EL PALACIO EPISCOPAL Y FELIPE II (II)

POR SANTOS BENÍTEZ FLORIANO, CRONISTA OFICIAL DE LA CIUDAD DE CÁCERES

Enterado Felipe de la existencia de un hijo bastardo de Antonio de Portugal, Prior de Crato, en Barcelos que podía desestabilizar el reino si llegaba a conocimiento del pueblo portugués, mandó secuestrarlo y ordenó que fuera llevado a Cáceres y entregado al Obispo Galarza para que se hiciera cargo de su guarda y educación, según real carta de noviembre de 1582, fechada en Lisboa.

Felipe II en dicha misiva le dijo al Obispo que criara al pequeño sin revelarle nunca su ascendencia, que le diera la misma educación que al resto de niños y que no se mezclara ni tuviera ninguna relación con portugueses.

El motivo de la visita real estaba claro conocer al pequeño para comprobar si el Obispo estaba cumpliendo sus órdenes.

Algunos autores hablan de que el chiquillo vivía en la conocida Casa de los Trucos, residencia del último rabino de Cáceres, Sargas Cohen, comprada por el Obispado al ser expulsado de la ciudad en 1492. Dicha casa tenía habitaciones y pasadizos secretos que la comunicaban con el Palacio Episcopal. A través de esos pasadizos pudo Felipe II ver al niño y percatarse del estado en el que se encontraba.

Por supuesto que son especulaciones porque no tenemos ningún documento que lo acredite salvo la existencia de esta visita real en 1583, permaneciendo del 9 al 11 de marzo en la Villa, saliendo con destino a Guadalupe.

No existe asímismo ningún dato fehaciente de la vida del pequeño y si llegó a ocupar puestos de responsabilidad en la Villa, pero lo que sí es seguro es que se educó en el mejor ambiente cultural que había en Cáceres en la época.

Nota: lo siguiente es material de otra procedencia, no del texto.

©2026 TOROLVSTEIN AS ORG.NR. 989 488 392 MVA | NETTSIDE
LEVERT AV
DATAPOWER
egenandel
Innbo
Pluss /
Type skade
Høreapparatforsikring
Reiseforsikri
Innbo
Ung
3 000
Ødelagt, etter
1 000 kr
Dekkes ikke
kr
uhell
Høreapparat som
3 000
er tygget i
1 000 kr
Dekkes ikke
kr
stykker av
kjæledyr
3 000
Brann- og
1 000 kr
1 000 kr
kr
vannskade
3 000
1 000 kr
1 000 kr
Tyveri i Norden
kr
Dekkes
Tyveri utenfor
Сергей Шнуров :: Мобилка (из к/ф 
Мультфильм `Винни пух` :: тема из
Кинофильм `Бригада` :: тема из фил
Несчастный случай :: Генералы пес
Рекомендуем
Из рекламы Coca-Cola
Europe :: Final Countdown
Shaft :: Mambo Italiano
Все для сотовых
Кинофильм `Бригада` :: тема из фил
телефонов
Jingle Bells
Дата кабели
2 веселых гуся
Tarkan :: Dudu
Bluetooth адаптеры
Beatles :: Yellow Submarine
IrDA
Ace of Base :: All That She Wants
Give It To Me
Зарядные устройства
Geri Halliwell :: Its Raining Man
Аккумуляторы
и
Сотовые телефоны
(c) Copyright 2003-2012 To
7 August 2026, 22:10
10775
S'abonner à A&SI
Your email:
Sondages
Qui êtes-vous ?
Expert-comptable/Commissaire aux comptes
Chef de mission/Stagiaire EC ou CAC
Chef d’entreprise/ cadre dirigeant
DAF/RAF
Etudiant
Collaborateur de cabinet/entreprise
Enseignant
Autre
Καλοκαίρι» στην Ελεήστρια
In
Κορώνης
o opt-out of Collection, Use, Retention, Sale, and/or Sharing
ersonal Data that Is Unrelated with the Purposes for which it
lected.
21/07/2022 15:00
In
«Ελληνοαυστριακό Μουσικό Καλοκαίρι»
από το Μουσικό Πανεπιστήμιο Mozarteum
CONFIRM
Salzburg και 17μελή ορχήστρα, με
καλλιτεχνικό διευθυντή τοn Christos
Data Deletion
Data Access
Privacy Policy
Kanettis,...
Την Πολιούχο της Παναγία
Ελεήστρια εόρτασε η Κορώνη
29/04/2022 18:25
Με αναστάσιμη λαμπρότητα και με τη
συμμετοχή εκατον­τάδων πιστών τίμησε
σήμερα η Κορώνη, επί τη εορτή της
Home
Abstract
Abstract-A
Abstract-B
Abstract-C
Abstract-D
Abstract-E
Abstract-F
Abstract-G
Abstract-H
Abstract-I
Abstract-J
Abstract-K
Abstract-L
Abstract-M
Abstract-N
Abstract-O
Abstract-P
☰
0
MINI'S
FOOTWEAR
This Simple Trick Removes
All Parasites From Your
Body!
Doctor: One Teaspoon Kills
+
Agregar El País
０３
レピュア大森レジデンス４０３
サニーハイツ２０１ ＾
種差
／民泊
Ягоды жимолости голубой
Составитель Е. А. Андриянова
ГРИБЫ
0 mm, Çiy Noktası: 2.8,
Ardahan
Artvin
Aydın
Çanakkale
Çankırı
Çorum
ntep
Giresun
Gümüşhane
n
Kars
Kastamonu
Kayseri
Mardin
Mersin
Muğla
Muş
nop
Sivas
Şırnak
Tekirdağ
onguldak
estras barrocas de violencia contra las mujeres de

Otro episodio de la vinculación de Felipe II con Cáceres fue con motivo de la organización de la conocida como “Armada Invencible”. En 1586 Felipe II escribió al Concejo Cacereño solicitando doscientos soldados de la Villa, nombrando como capitán a Lorenzo de Godoy. No tuvo éxito la leva llegando a Lisboa tan sólo veintiocho hombres, por lo que un alférez del capitán Pedro Solano regresó a Cáceres para conseguir más soldados de la forma que fuera.

En enero de 1588 salieron de Lisboa las tropas cacereñas y a finales del mes el Rey volvió a escribir al Concejo de Cáceres agradeciéndole su participación. No tenemos noticias de los soldados cacereños pero Cáceres participó en uno de los episodios más tristes pero más importantes de la historia de España.